O instituto do Património Cultural, IP, sediado no Porto, possui atribuições relacionadas com a salvaguarda e conservação dos bens patrimoniais, classificados ou em vias de classificação. Estas incluem a elaboração de planos e projetos para a execução de intervenções, apoio técnico e fiscalização, bem como a investigação no âmbito do património cultural, a ser realizada em estreita colaboração com outras entidades, nomeadamente as Comissões de Coordenação e Desenvolvimento Regional. Este último aspeto ganha maior relevância. As CCDR terão obrigatoriamente de emitir parecer sobre edificações ou planos urbanísticos em zonas de proteção do património, bem como em obras que tenham lugar nestes ou junto destes. Por outro lado, dado que gerem os fundos comunitários a nível regional, com a nova atribuição de competências poderá haver um maior interesse no investimento no património edificado, orientando recursos para uma política de salvaguarda que na verdade o Ministério da Cultura nunca foi capaz de garantir.

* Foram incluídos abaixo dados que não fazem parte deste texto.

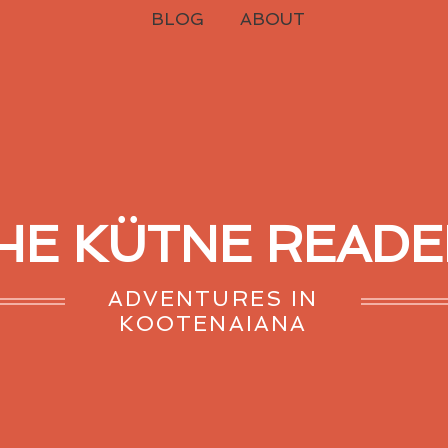
BLOG
ABOUT
HE KÜTNE READE
ADVENTURES IN
KOOTENAIANA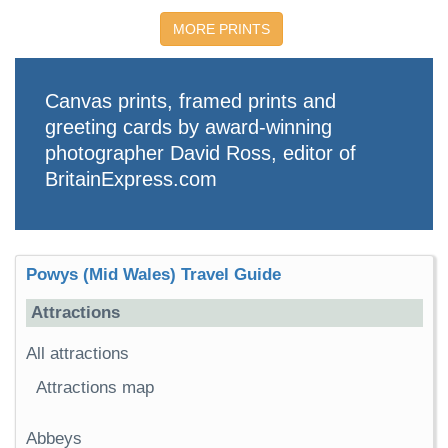
MORE PRINTS
Canvas prints, framed prints and
greeting cards by award-winning
photographer David Ross, editor of
BritainExpress.com
Powys (Mid Wales) Travel Guide
Attractions
All attractions
Attractions map
Abbeys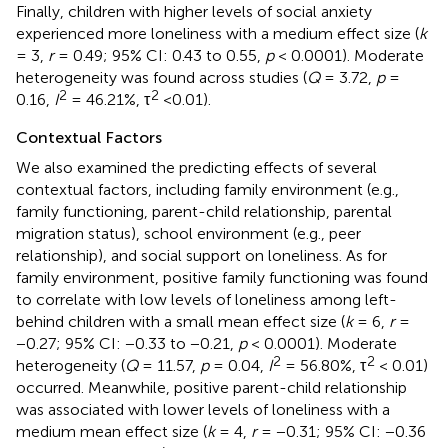
Finally, children with higher levels of social anxiety
experienced more loneliness with a medium effect size (
k
= 3,
r
= 0.49; 95% CI: 0.43 to 0.55,
p
< 0.0001). Moderate
heterogeneity was found across studies (
Q
= 3.72,
p
=
2
2
0.16,
I
= 46.21%, τ
<0.01).
Contextual Factors
We also examined the predicting effects of several
contextual factors, including family environment (e.g.,
family functioning, parent-child relationship, parental
migration status), school environment (e.g., peer
relationship), and social support on loneliness. As for
family environment, positive family functioning was found
to correlate with low levels of loneliness among left-
behind children with a small mean effect size (
k
= 6,
r
=
−0.27; 95% CI: −0.33 to −0.21,
p
< 0.0001). Moderate
2
2
heterogeneity (
Q
= 11.57,
p
= 0.04,
I
= 56.80%, τ
< 0.01)
occurred. Meanwhile, positive parent-child relationship
was associated with lower levels of loneliness with a
medium mean effect size (
k
= 4,
r
= −0.31; 95% CI: −0.36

 A qualidade das equipas constituídas e o élan de esperança da mudança carecem de ser acompanhados por uma participação cívica atenta e empenhada. Espera-se que deixem de ter lugar as omissões e desvirtuamentos das instituições da tutela que nos últimos anos permitiram que, em Braga, fossem autorizados desmandos como a da volumetria do hotel que esmaga visualmente o Recolhimento das Convertidas, ou a destruição do interior de edifícios em zonas de interesse patrimonial, incluindo zonas especiais de proteção.  

Mudanças políticas gerais

 As eleições de 10 de março constituem um fator de mudança política, quanto mais não seja pelo horizonte de incerteza a que estão associadas. A análise dos programas políticos partidários poderá quiçá permitir vislumbrar qual o sentido que é atribuído à cultura, quais as prioridades orçamentais e quais as intenções de mobilização da participação cidadã em torno do património cultural e ambiental. Os desafios dos nossos dias, com as alterações climáticas, a emergência de novas formas de dominação através do controlo dos dados digitais, o crescimento de práticas e valores anti-humanistas, racistas, belicistas e xenófobos, criam em torno das decisões políticas exigências acrescidas. É nesse quadro também que faz sentido o envolvimento ativo das associações que atuam no campo da cidadania, como é o caso da ASPA, no sentido do reforço do espaço democrático e no quadro da autonomia da sua ação.


Mudanças desejadas na política de património de Braga

O Ano de 2024 deverá ser – o verbo aqui empregue é mais da ordem do desejo do que da previsão… - o do cumprimento do que se encontra por fazer no que respeita ao património cultural, arquitetónico, arqueológico e paisagístico bracarense.  Que 2024 seja o ano de início da edificação do Parque EcoMonumental das Sete Fontes; de concretização do projeto de recuperação da Insula das Carvalheiras; de recuperação do parque habitacional, nomeadamente nas ruas do centro histórico, sem demolição dos elementos arquitetónicos do interior e sem aumentos de cércea, como tem acontecido recentemente, ao ponto de os edifícios oitocentistas e os de transição do século XIX para XX, que marcaram a fisionomia da cidade, terem perdido muitas das suas caraterísticas; de início das obras do São Geraldo e da sua disponibilização para a Cultura; de recuperação e reabertura do Museu da Imagem e da Casa dos Crivos; de recuperação da Fábrica da Confiança e da concretização das suas multivalências como residência universitária, memória museológica industrial e espaço de cultura; de concretização do projeto dos Sacromontes; de adoção de uma política efetiva de proteção do Arvoredo; de assunção de práticas efetivas de proteção ambiental e de desenvolvimento sustentável.  E tanto ficará ainda por fazer…

 

Todo o mundo é composto de mudança. 
Em 2024 o que acontecerá é que, como sempre,Outra mudança faz de mor espanto: Que não se muda já como soía.” Importa que todos, cidadãos e decisores políticos nacionais e locais, não esqueçam os valores que nos formam para que seja no bom sentido que se “[mude] o ser e [mude] a confiança.”